В рапорте, составленном в особое отделение, неудачники писали: «Старообрядцы сокрылись в глушь. Два дня мы пробирались по тайге, по тряси. Мокрые вышли к дикой речушке. Ни дымка, ни следа проклятых беспоповцев не обнаружили… Попадались лоси, барсуки и медведи. Наверное, рысь исжевала два наших винтовочных ремня… Скит пустой, но живой, пригодный для жилья…»
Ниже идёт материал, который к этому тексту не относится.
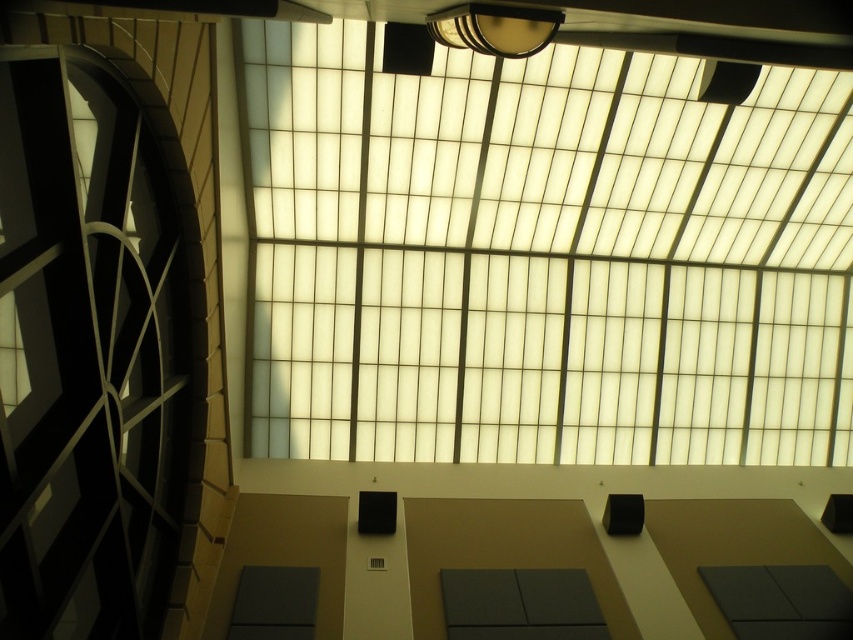 Can you confirm if matte black clock at left is positioned to the right of metallic gold lamp at upper center?

Incorrect, matte black clock at left is not on the right side of metallic gold lamp at upper center.

The image size is (853, 640). What do you see at coordinates (86, 358) in the screenshot?
I see `matte black clock at left` at bounding box center [86, 358].

Is point (7, 580) positioned in front of point (509, 12)?

No, (7, 580) is further to viewer.

The width and height of the screenshot is (853, 640). I want to click on matte black clock at left, so click(x=86, y=358).

Can you confirm if white frosted glass at upper center is positioned above metallic gold lamp at upper center?

No, white frosted glass at upper center is not above metallic gold lamp at upper center.

Measure the distance between white frosted glass at upper center and camera.

white frosted glass at upper center is 26.50 meters away from camera.

The width and height of the screenshot is (853, 640). What do you see at coordinates (538, 256) in the screenshot?
I see `white frosted glass at upper center` at bounding box center [538, 256].

Find the location of a particular element. The width and height of the screenshot is (853, 640). white frosted glass at upper center is located at coordinates (538, 256).

Consider the image. Can you confirm if white frosted glass at upper center is shorter than matte black clock at left?

Incorrect, white frosted glass at upper center's height does not fall short of matte black clock at left's.

Does white frosted glass at upper center come behind matte black clock at left?

Yes, it is.

Locate an element on the screen. The width and height of the screenshot is (853, 640). white frosted glass at upper center is located at coordinates (538, 256).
В колчаковскую смуту здесь укрывались белые, ели лосятину, выбрасывая обглоданные мослы за высокое крыльцо из широких колотых плах. В полу молельни выломали доску, устроили теплую уборную. Ловили каждый лесной звук. Мерещилась засада. В пору сколотки колхозных артелей на месте обветшалого скита возникла деревенька Тихеевка. Срубленные наспех избы сгрудились тесным, пугливым кружком, словно эти бревенчатые строения, как и спецпереселенцы, боялись строгого надзора властей. Жались друг к другу, находя в тесном соседстве поддержку и опору.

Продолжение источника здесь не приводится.